Jean hesitou durante um momento.
- Você... Também desistiu de mim?
- Sim. Eu deveria ter necessidade de ti, mas eu não tenho. – Respondeu com simplicidade, como se lhe houvesse perguntado se sentia frio ou gostaria de um pedaço de bolo.
- Quando? – A resposta doeu.
- Quando lhe beijei pela primeira vez e confirmei a verdade que já estava explicita em seus olhos: você também não tem aquilo que procuro.

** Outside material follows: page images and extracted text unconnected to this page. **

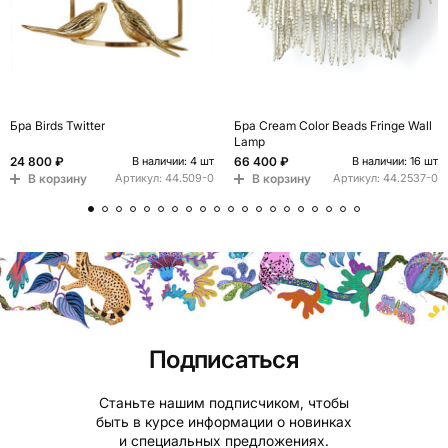
Бра Birds Twitter
Бра Cream Color Beads Fringe Wall
Lamp
24 800 ₽
66 400 ₽
В наличии: 4 шт
В наличии: 16 шт
В корзину
В корзину
Артикул:
44.509-0
Артикул:
44.2537-0
Подписаться
Станьте нашим подписчиком, чтобы
быть в курсе информации о новинках
и специальных предложениях.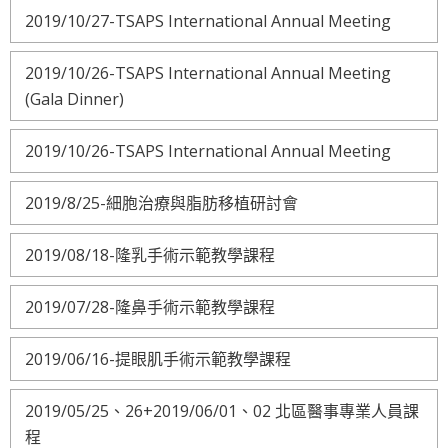
2019/10/27-TSAPS International Annual Meeting
2019/10/26-TSAPS International Annual Meeting
(Gala Dinner)
2019/10/26-TSAPS International Annual Meeting
2019/8/25-細胞治療與脂肪移植研討會
2019/08/18-隆乳手術示範教學課程
2019/07/28-隆鼻手術示範教學課程
2019/06/16-提眼肌手術示範教學課程
2019/05/25、26+2019/06/01、02 北區醫事專業人員課
程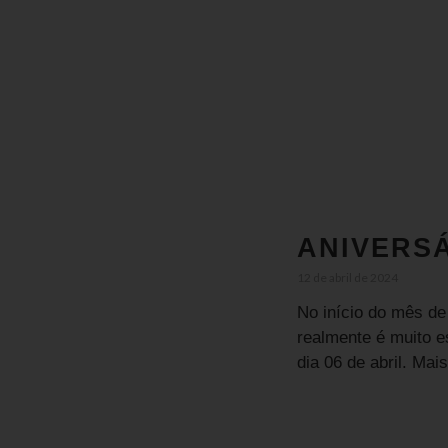
ANIVERSÁ
12 de abril de 2024
No início do mês de 
realmente é muito e
dia 06 de abril. Mai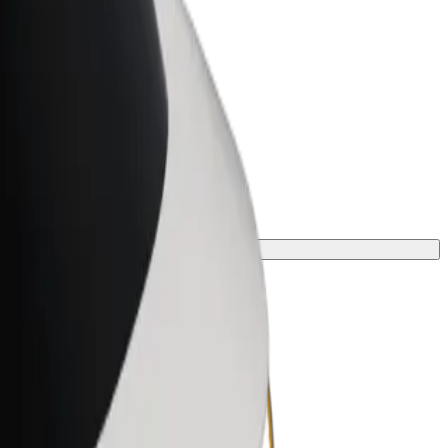
Bolt for Business
 suurenda
Bolti teenused sinu
ettevõttele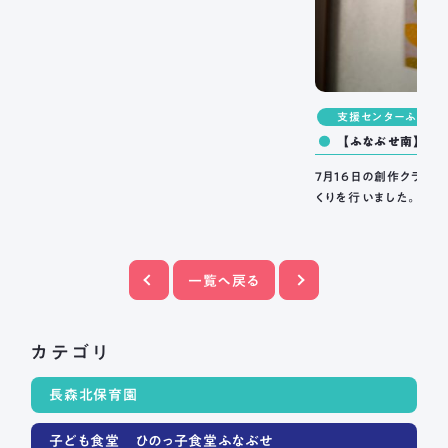
支援センターふなぶ
【ふなぶせ南】創
鈴を作りました。
7月16日の創作クラブ
くりを行い
一覧へ戻る
カテゴリ
長森北保育園
子ども食堂 ひのっ子食堂ふなぶせ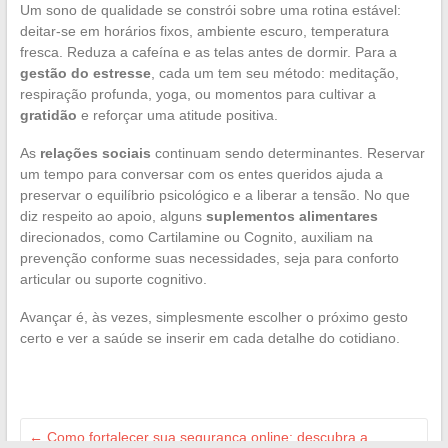
Um sono de qualidade se constrói sobre uma rotina estável:
deitar-se em horários fixos, ambiente escuro, temperatura
fresca. Reduza a cafeína e as telas antes de dormir. Para a
gestão do estresse
, cada um tem seu método: meditação,
respiração profunda, yoga, ou momentos para cultivar a
gratidão
e reforçar uma atitude positiva.
As
relações sociais
continuam sendo determinantes. Reservar
um tempo para conversar com os entes queridos ajuda a
preservar o equilíbrio psicológico e a liberar a tensão. No que
diz respeito ao apoio, alguns
suplementos alimentares
direcionados, como Cartilamine ou Cognito, auxiliam na
prevenção conforme suas necessidades, seja para conforto
articular ou suporte cognitivo.
Avançar é, às vezes, simplesmente escolher o próximo gesto
certo e ver a saúde se inserir em cada detalhe do cotidiano.
←
Como fortalecer sua segurança online: descubra a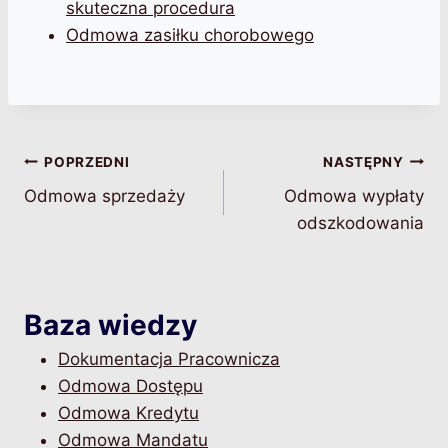
skuteczna procedura
Odmowa zasiłku chorobowego
Nawigacja
POPRZEDNI
NASTĘPNY
Odmowa sprzedaży
Odmowa wypłaty
wpisu
odszkodowania
Baza wiedzy
Dokumentacja Pracownicza
Odmowa Dostępu
Odmowa Kredytu
Odmowa Mandatu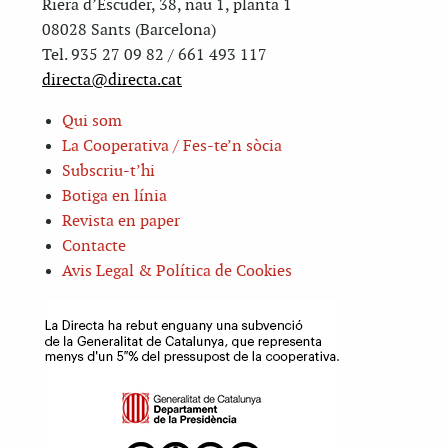
Riera d’Escuder, 38, nau 1, planta 1
08028 Sants (Barcelona)
Tel. 935 27 09 82 / 661 493 117
directa@directa.cat
Qui som
La Cooperativa / Fes-te’n sòcia
Subscriu-t’hi
Botiga en línia
Revista en paper
Contacte
Avis Legal & Política de Cookies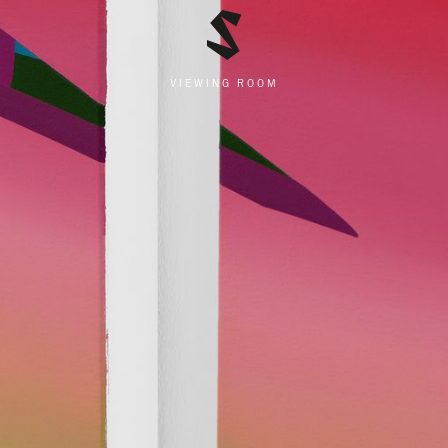
VIEWING ROOM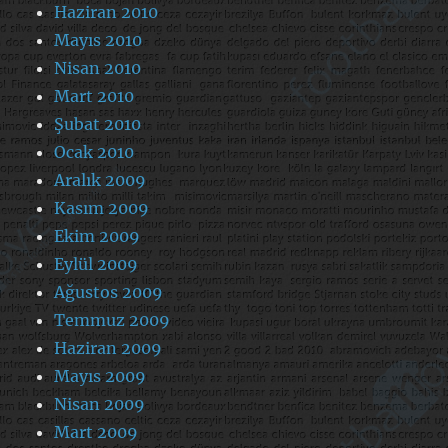
Haziran 2010
Mayıs 2010
Nisan 2010
Mart 2010
Şubat 2010
Ocak 2010
Aralık 2009
Kasım 2009
Ekim 2009
Eylül 2009
Ağustos 2009
Temmuz 2009
Haziran 2009
Mayıs 2009
Nisan 2009
Mart 2009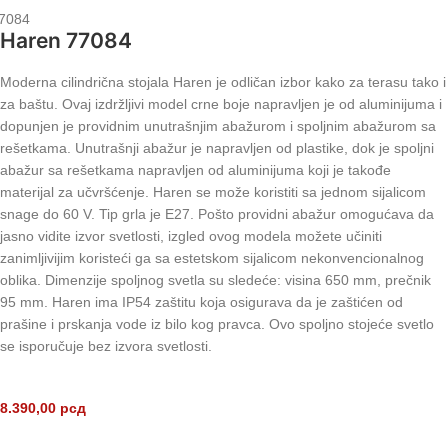
7084
Haren 77084
Moderna cilindrična stojala Haren je odličan izbor kako za terasu tako i
za baštu. Ovaj izdržljivi model crne boje napravljen je od aluminijuma i
dopunjen je providnim unutrašnjim abažurom i spoljnim abažurom sa
rešetkama. Unutrašnji abažur je napravljen od plastike, dok je spoljni
abažur sa rešetkama napravljen od aluminijuma koji je takođe
materijal za učvršćenje. Haren se može koristiti sa jednom sijalicom
snage do 60 V. Tip grla je E27. Pošto providni abažur omogućava da
jasno vidite izvor svetlosti, izgled ovog modela možete učiniti
zanimljivijim koristeći ga sa estetskom sijalicom nekonvencionalnog
oblika. Dimenzije spoljnog svetla su sledeće: visina 650 mm, prečnik
95 mm. Haren ima IP54 zaštitu koja osigurava da je zaštićen od
prašine i prskanja vode iz bilo kog pravca. Ovo spoljno stojeće svetlo
se isporučuje bez izvora svetlosti.
8.390,00
рсд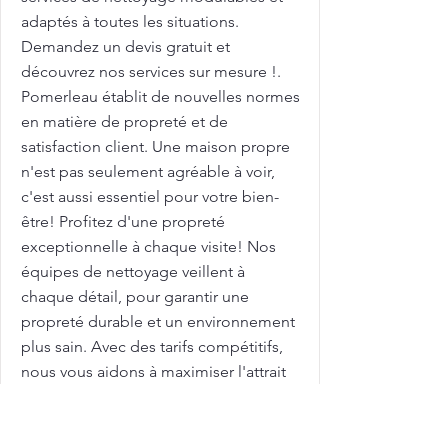
adaptés à toutes les situations.
Demandez un devis gratuit et
découvrez nos services sur mesure !.
Pomerleau établit de nouvelles normes
en matière de propreté et de
satisfaction client. Une maison propre
n'est pas seulement agréable à voir,
c'est aussi essentiel pour votre bien-
être! Profitez d'une propreté
exceptionnelle à chaque visite! Nos
équipes de nettoyage veillent à
chaque détail, pour garantir une
propreté durable et un environnement
plus sain. Avec des tarifs compétitifs,
nous vous aidons à maximiser l'attrait
de votre maison sur le marché
immobilier. Femme de ménage pour
nettoyage de grilles et clôtures avec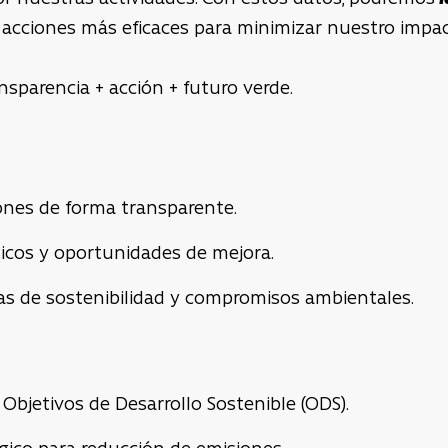
acciones más eficaces para minimizar nuestro impac
nsparencia + acción + futuro verde.
ones de forma transparente.
íticos y oportunidades de mejora.
s de sostenibilidad y compromisos ambientales.
 Objetivos de Desarrollo Sostenible (ODS).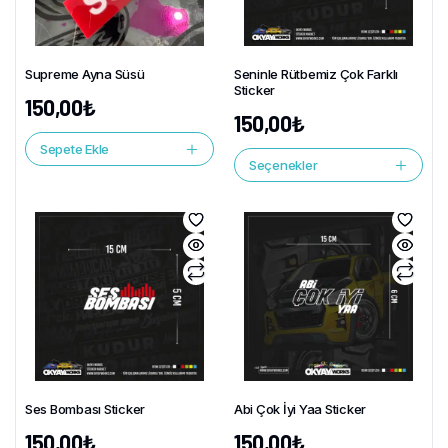
Supreme Ayna Süsü
Seninle Rütbemiz Çok Farklı
Sticker
150,00
₺
150,00
₺
Sepete Ekle
Seçenekler
Ses Bombası Sticker
Abi Çok İyi Yaa Sticker
150,00
₺
150,00
₺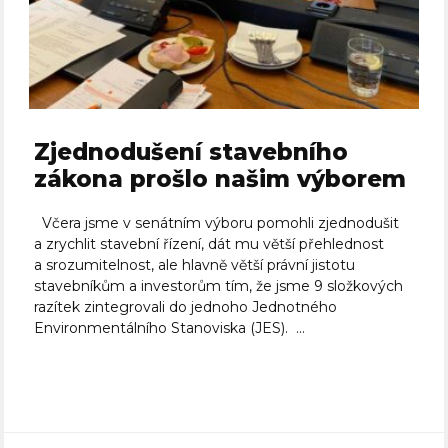
Zjednodušení stavebního
zákona prošlo našim výborem
Včera jsme v senátním výboru pomohli zjednodušit
a zrychlit stavební řízení, dát mu větší přehlednost
a srozumitelnost, ale hlavně větší právní jistotu
stavebníkům a investorům tím, že jsme 9 složkových
razítek zintegrovali do jednoho Jednotného
Environmentálního Stanoviska (JES). ...
Celý článek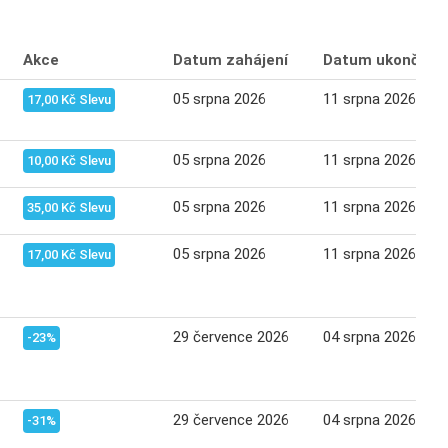
Akce
Datum zahájení
Datum ukončení
05 srpna 2026
11 srpna 2026
17,00 Kč Slevu
05 srpna 2026
11 srpna 2026
10,00 Kč Slevu
05 srpna 2026
11 srpna 2026
35,00 Kč Slevu
05 srpna 2026
11 srpna 2026
17,00 Kč Slevu
29 července 2026
04 srpna 2026
-23%
29 července 2026
04 srpna 2026
-31%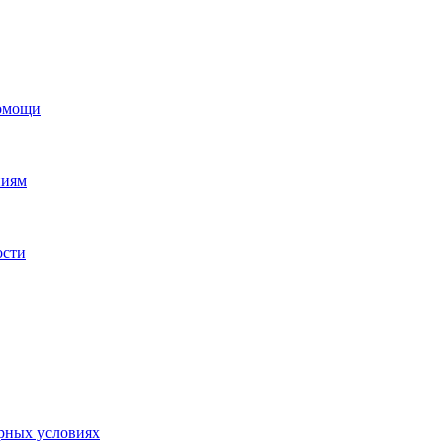
помощи
ниям
ости
орных условиях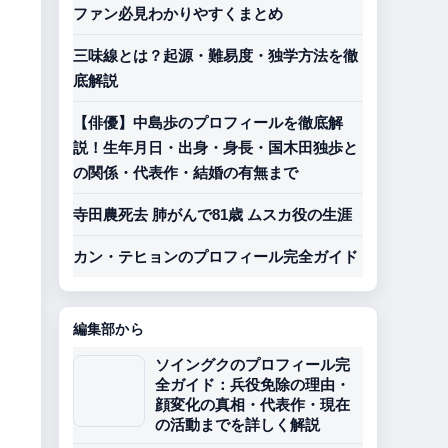
ファン必見わかりやすくまとめ
三味線とは？起源・難易度・独学方法を徹
底解説
【俳優】中島歩のプロフィールを徹底解
説！生年月日・出身・身長・国木田独歩と
の関係・代表作・結婚の有無まで
寺田農死去 肺がんで81歳 ムスカ役の生涯
カン・テヒョンのプロフィール完全ガイド
編集部から
ソイングクのプロフィール完
全ガイド：兵役免除の理由・
顔変化の真相・代表作・現在
の活動までを詳しく解説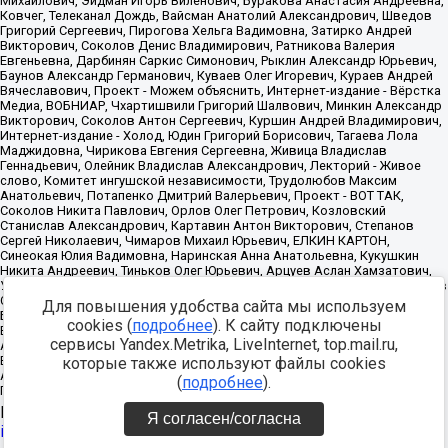
Для повышения удобства сайта мы используем
cookies (
подробнее
). К сайту подключены
сервисы Yandex.Metrika, LiveInternet, top.mail.ru,
которые также используют файлы cookies
(
подробнее
).
Источник:
https://minjust.gov.ru/uploaded/files/reestr-
Я согласен/согласна
inostrannyih-agentov-22-03-2024.pdf
данные на
22.03.2024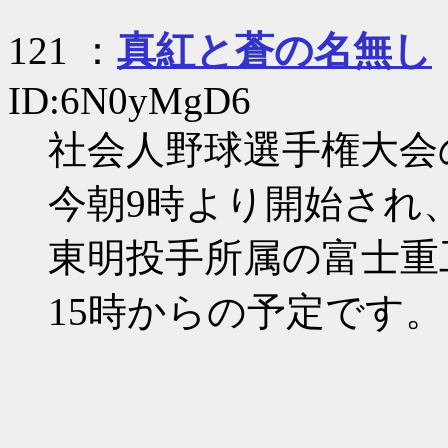
121 ：
真紅と蒼の名無し
ID:6N0yMgD6
社会人野球選手権大会
今朝9時より開始され
東明投手所属の富士重
15時からの予定です。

Beijaram-se mais uma vez e conversaram durante alguns minutos sobre a cama, quando Sofia resolveu levantar-se e vestir suas roupas, arrumando-se para ir embora.
- Está na minha hora.
- Ah, fica.
Sofia riu gostosamente.
- Por quê? Acabou de dizer que desistiu de mim. Aja conforme suas idéias, não conforme costumes.
- Só tentei ser gentil.
- Não tente. Tchau.
- Tchau. – Jean continuou deitado.
- Não vai abrir a porta para mim?
- Não devo tentar ser gentil.
Sofia gargalhou novamente.
- Não. Deve ser gentil! Vamos, abra a porta.
Levantou-se da cama, ainda nu e levou-a até a porta. Antes de ir embora, Sofia abraçou-lhe, como sempre costumava fazer e disse:
- Não fui feita para chegadas, mas sim para partidas. - Saiu tranquilamente, desceu o elevador e ganhou a rua em direção à sua casa. Ao observá-la pela janela, Jean ficou perplexo com a súbita frieza daquela menina tão linda e delicada; sentindo-se ainda pior. Logo ele, que havia desistido por vontade própria, sentia-se extremamente culpado.
“Dois vazios juntos jamais se completariam, apenas somam-se deixando um vácuo ainda maior.” Pensava ele vendo-a partir – “Ela foi tão natural. Tão à vontade! Parece tão íntima de despedidas! É triste.”
Sentiu como se ainda tivesse aquele olhar de esfinge fixado sobre e si e sentiu um calafrio. Sentiu vontade de chamá-la de volta, mas existem coisas que não foram feitas para serem repetidas, portanto, conteve-se.
Não conseguiu concentrar-se durante o dia inteiro e não foi capaz de pregar os olhos durante a noite com imagem daquela jovem menina, aparentemente tão frágil e correta, como se houvesse sido feita para ser amada e fazer feliz a todos que a cercassem, e a maneira como havia terminado. Era como a mais bela flor, do mais belo cactos, perdida no mais seco e isolado deserto: linda, porém sozinha. Exalava vida e inspirava amores, mas por dentro era morta. Era mãe estéril, incapaz de gerar coisa alguma.
Sofia também sofria, apesar de conformada, não pode deixar de sentir alguma esperança de que finalmente houvesse chegado sua vez. Queria punir-se por haver permitido tal aproximação e fugiu o mais rápido que pode. Não entendia como o havia perdido e o pior de tudo era que sequer poderia culpá-lo, pois também não sentira nada. Mesmo mantendo-o preso entre seus quatro lábios, ele fugira por algum lugar. Mesmo dentro dela, estavam distantes. Mesmo deitado quente e sudorético sobre ela, ambos sentiam frio. Respirou fundo e, como aprendera certa vez em um filme, descartou sua frustração e seguiu em frente. “Serei feliz quando chegar a minha vez. Não é preciso ter pressa.” – Pensou.
A manhã seguinte foi ensolarada e junto com a aurora veio a rotina e a normalidade de suas vidas, como se nunca houvessem conhecido-se e rejeitado-se. Os passos de Jean caminharam pela mesma praça, seus olhos olharam para o mesmo banco e lá estava ela na mesma posição, lendo o mesmo soneto no mesmo livro, sob a mesma luz que a deixava lindamente estonteante. Ela voltou o rosto em sua direção como se tivesse ouvido seus passos, sorriu o mesmo sorriso e sussurrou o mesmo “oi” com a mesma timidez musical, fitando-o com o mesmo olhar magnífico. Jean apenas riu da situação e acenou com simpatia, seguindo seu caminho e perdendo-se solitário entre os passos que preenchiam a cidade.